Asp Forum - Script to fetch Wikipedia text

Kyrre Nygård

10/11/2006 10:27:00 AM

Hey!

I'm involved in a few research projects, and like to keep my
information well organized. I usually get most of it from Wikipedia,
however, I hate printing HTML articles to PDF. I'd rather want them
in pure, well laid out text. And I'm sure others would too. Being
able to master ones knowledge provides a warm inner peace.

Hence I've tried dumping the output from text browsers such as w3m,
elinks, lynx etc. I am, however, only interested in the articles
themselves, not their links, views, toolboxes, search bars, other
available languages and so on. I tried running a whole bunch of
regular expressions over the output, but that really felt like the hard way.

So some guy gave me this:

#!/usr/bin/env ruby

require 'rexml/document'
require 'cgi'
require 'tempfile'
require 'open-uri'

url = 'http://en.wikipedia.org/wiki/Special:Ex... +
CGI::escape(ARGV.join(" ").strip.squeeze(' ').tr(' ',
'_')).gsub(/%3[Aa]/,':').gsub(/%2[Ff]/,'/').gsub(/%23/,'#')

open(url) { |f|
puts REXML::XPath.first(REXML::Document::new(f.class == Tempfile ?
f.open : f), '//text').text
}

Which seem to take advantage of Wikipedia's special export feature,
which really seems cool. However there's a few issues. First, the
script looks kinda complex. I'm sure there's a simpler way of writing
it. Second, it does not yet output the kind of pure and well laid out
text as it should. For instance, on
http://en.wikipedia.org/wik..., it outputs:

########## BEGIN

{{Infobox_Software
| name = GNU Hurd
| logo = [[Image:Hurd-logo.png]]<br />
| developer = [[Thomas Bushnell| Michael (now Thomas) Bushnell]]
(original developer) and various contributors
| latest_release_version =
| latest_release_date =
| operating_system = [[GNU]]
| genre = [[Kernel (computer science)|Kernel]]
| family = [[POSIX]]-conformant [[Unix]]-Clones
| kernel_type = [[Microkernel]]
| license = [[GNU General Public License|GPL]]
| source_model = [[Free software]]
| working_state = In production / development
| website = [http://w.../software/hurd... www.gnu.org]
}}
{{redirect|Hurd}}
'''The GNU Hurd''' is a computer operating system [[Kernel (computer
science)|kernel]]. It consists of a set of [[Server
(computing)|servers]] (or [[daemon (computer software)|daemons]], in
[[Unix]]-speak) that work on top of either the [[GNU Mach]]
[[microkernel]] or the [[L4 microkernel family|L4 microkernel]];
together, they form the [[kernel (computer science)|kernel]] of the
[[GNU]] [[operating system]]. It has been under development since
[[1990]] by the [[GNU]] Project and is distributed as [[free
software]] under the [[GNU General Public License|GPL]]. The Hurd
aims to surpass [[Unix]] kernels in functionality, security, and
stability, while remaining largely compatible with them. This is done
by having the Hurd track the [[POSIX]] specification, while avoiding
arbitrary restrictions on the user.

"HURD" is an indirectly [[recursive acronym]], standing for "HIRD of
[[Unix]]-Replacing [[Daemon (computer software)|Daemons]]", where
"HIRD" stands for "HURD of Interfaces Representing Depth". It is also
a play of words to give "[[herd]] of [[wildebeest|gnus]]" reflecting
how it works.

==Development history==
Development on the GNU operating system began in 1984 and progressed
rapidly. By the early 1990s, the only major component missing was the kernel.

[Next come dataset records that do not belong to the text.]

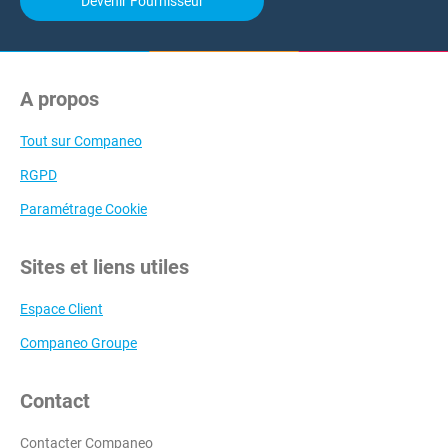
Devenir Fournisseur
A propos
Tout sur Companeo
RGPD
Paramétrage Cookie
Sites et liens utiles
Espace Client
Companeo Groupe
Contact
Contacter Companeo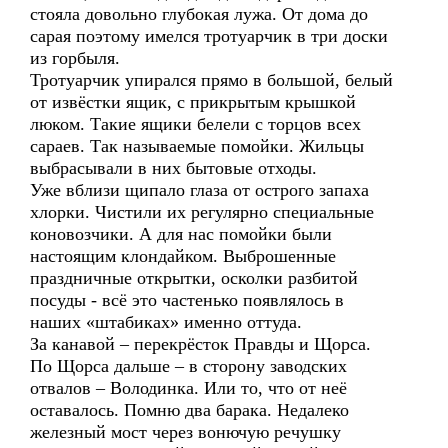
стояла довольно глубокая лужа. От дома до
сарая поэтому имелся тротуарчик в три доски
из горбыля.
Тротуарчик упирался прямо в большой, белый
от извёстки ящик, с прикрытым крышкой
люком. Такие ящики белели с торцов всех
сараев. Так называемые помойки. Жильцы
выбрасывали в них бытовые отходы.
Уже вблизи щипало глаза от острого запаха
хлорки. Чистили их регулярно специальные
коновозчики. А для нас помойки были
настоящим клондайком. Выброшенные
праздничные открытки, осколки разбитой
посуды - всё это частенько появлялось в
наших «штабиках» именно оттуда.
За канавой – перекрёсток Правды и Щорса.
По Щорса дальше – в сторону заводских
отвалов – Володинка. Или то, что от неё
оставалось. Помню два барака. Недалеко
железный мост через вонючую речушку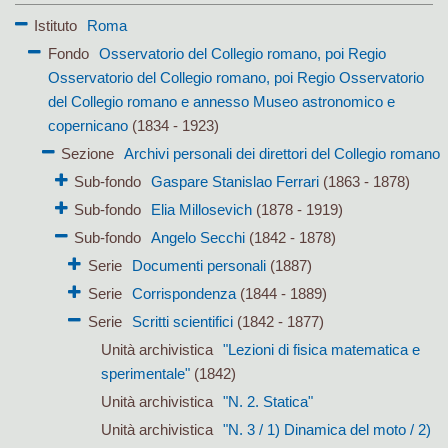
Istituto
Roma
Fondo
Osservatorio del Collegio romano, poi Regio
Osservatorio del Collegio romano, poi Regio Osservatorio
del Collegio romano e annesso Museo astronomico e
copernicano
(1834 - 1923)
Sezione
Archivi personali dei direttori del Collegio romano
Sub-fondo
Gaspare Stanislao Ferrari
(1863 - 1878)
Sub-fondo
Elia Millosevich
(1878 - 1919)
Sub-fondo
Angelo Secchi
(1842 - 1878)
Serie
Documenti personali
(1887)
Serie
Corrispondenza
(1844 - 1889)
Serie
Scritti scientifici
(1842 - 1877)
Unità archivistica
"Lezioni di fisica matematica e
sperimentale"
(1842)
Unità archivistica
"N. 2. Statica"
Unità archivistica
"N. 3 / 1) Dinamica del moto / 2)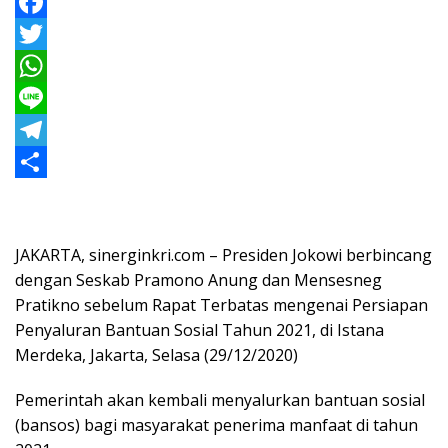
F
a
T
c
w
W
e
i
h
L
b
t
a
i
T
o
t
t
n
e
S
o
e
s
e
l
h
JAKARTA, sinerginkri.com – Presiden Jokowi berbincang
k
r
A
e
a
dengan Seskab Pramono Anung dan Mensesneg
p
g
r
Pratikno sebelum Rapat Terbatas mengenai Persiapan
p
r
e
Penyaluran Bantuan Sosial Tahun 2021, di Istana
a
Merdeka, Jakarta, Selasa (29/12/2020)
m
Pemerintah akan kembali menyalurkan bantuan sosial
(bansos) bagi masyarakat penerima manfaat di tahun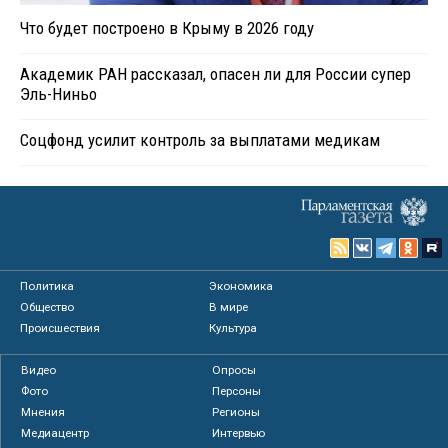
Что будет построено в Крыму в 2026 году
Академик РАН рассказал, опасен ли для России супер
Эль-Ниньо
Соцфонд усилит контроль за выплатами медикам
Политика
Экономика
Общество
В мире
Происшествия
Культура
Видео
Опросы
Фото
Персоны
Мнения
Регионы
Медиацентр
Интервью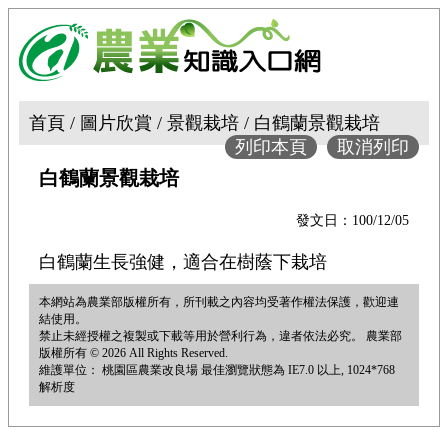
首頁 / 圖片欣賞 / 景觀栽培 / 白鶴蘭景觀栽培
列印本頁
取消列印
白鶴蘭景觀栽培
發文日：100/12/05
白鶴蘭生長強健，適合在樹蔭下栽培
本網站為農業部版權所有，所刊載之內容均受著作權法保護，歡迎連
結使用。
禁止未經授權之複製或下載等用於營利行為，違者依法必究。 農業部
版權所有 © 2026 All Rights Reserved.
維護單位： 桃園區農業改良場 最佳瀏覽狀態為 IE7.0 以上, 1024*768
解析度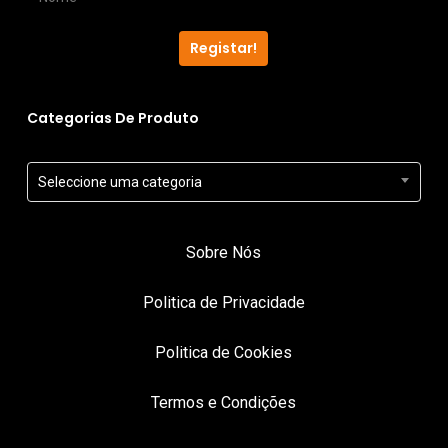
Registar!
Categorias De Produto
Seleccione uma categoria
Sobre Nós
Politica de Privacidade
Politica de Cookies
Termos e Condições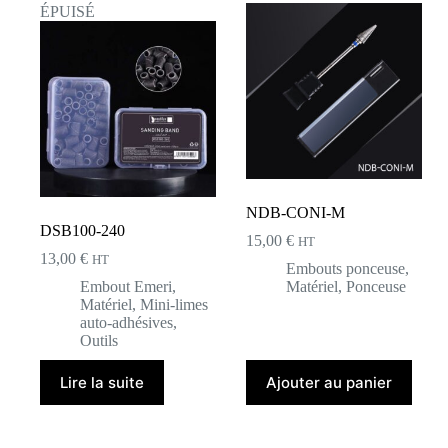
ÉPUISÉ
NDB-CONI-M
DSB100-240
15,00
€
HT
13,00
€
HT
Embouts ponceuse
,
Embout Emeri
,
Matériel
,
Ponceuse
Matériel
,
Mini-limes
auto-adhésives
,
Outils
Lire la suite
Ajouter au panier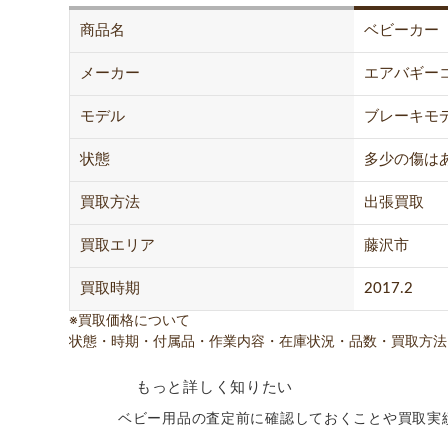
商品名
ベビーカー
メーカー
エアバギー
モデル
ブレーキモ
状態
多少の傷は
買取方法
出張買取
買取エリア
藤沢市
買取時期
2017.2
※買取価格について
状態・時期・付属品・作業内容・在庫状況・品数・買取方法
もっと詳しく知りたい
ベビー用品の査定前に確認しておくことや買取実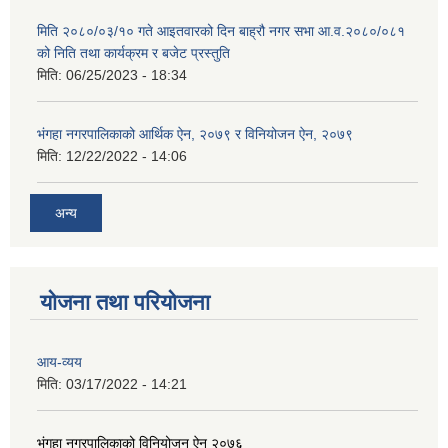
मिति २०८०/०३/१० गते आइतवारको दिन बाह्रौ नगर सभा आ.व.२०८०/०८१
को निति तथा कार्यक्रम र बजेट प्रस्तुति
मिति:
06/25/2023 - 18:34
भंगहा नगरपालिकाको आर्थिक ऐन, २०७९ र विनियोजन ऐन, २०७९
मिति:
12/22/2022 - 14:06
अन्य
योजना तथा परियोजना
आय-व्यय
मिति:
03/17/2022 - 14:21
भंगहा नगरपालिकाको विनियोजन ऐन २०७६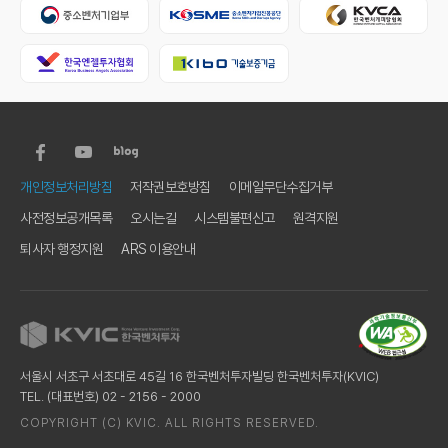
하
단
하
개인정보처리방침
저작권보호방침
이메일무단수집거부
단
사전정보공개목록
오시는길
시스템불편신고
원격지원
유
틸
퇴사자 행정지원
ARS 이용안내
메
뉴
서울시 서초구 서초대로 45길 16 한국벤처투자빌딩 한국벤처투자(KVIC)
TEL. (대표번호) 02 - 2156 - 2000
COPYRIGHT (C) KVIC. ALL RIGHTS RESERVED.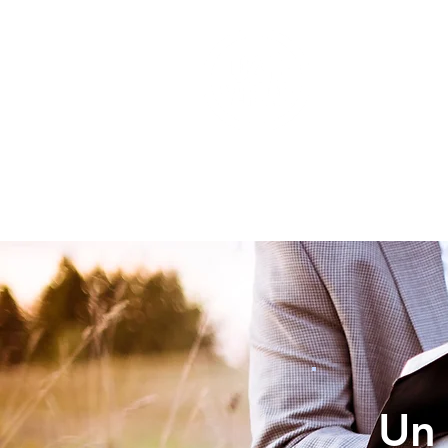
INICIO
Un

Development on the Hurd began in [[1990]], after an abandoned kernel
attempt started from the finished research [[Trix (kernel)|Trix]]
operating system developed by Professor [[Steve Ward (Computer
Scientist)| Steve Ward]] and his group at [[Massachusetts Institute
of Technology| MIT]]'s [[Laboratory for Computer Science]] (LCS).
According to [[Thomas Bushnell| Michael (now T
homas) Bushnell]], the initial Hurd architect, their early plan was
to adapt the [[BSD]] 4.4-Lite kernel and, in hindsight, "It is now
perfectly obvious to me that this would have succeeded splendidly and
the world would be a very different place today".<ref>{{cite web |
url = http://www.groklaw.net/article.php?story=2005072... |
title = The Hurd and BSDI|accessdate = 2006-08-08 | author = Peter H.
Salus | work = The Daemon, the GNU and the Penguin}}</ref> However,
due to a lack of cooperation from the [[University of California,
Berkeley|Berkeley]] programmers, [[Richard Stallman]] decided instead
to use the [[Mach microkernel]], which subsequently proved
unexpectedly difficult, and the Hurd's development proceeded slowly.

########## END

This should instead be something like:

########## BEGIN

http://en.wikipedia.org/wik...

Name = GNU Hurd
Developer = Thomas Bushnell (original developer) and various contributors
Operating_system = GNU
Genre = Kernel (computer science)
Family = POSIX-conformant Unix-Clones
Kernel type = Microkernel
License = GNU General Public License
Source model = Free software
Working state = In production / development
Website = http://w.../software/hurd...
http://w...

The GNU Hurd is a computer operating system. It consists of a set of
servers (or daemons, in Unix-speak) that work on top of either the
GNU Mach microkernel or the L4 microkernel; together, they form the
kernel of the GNU operating system. It has been under development
since 1990 by the GNU Project and is distributed as free software
under the GPL. The Hurd aims to surpass Unix kernels in
functionality, security, and stability, while remaining largely
compatible with them. This is done by having the Hurd track the POSIX
specification, while avoiding arbitrary restrictions on the user.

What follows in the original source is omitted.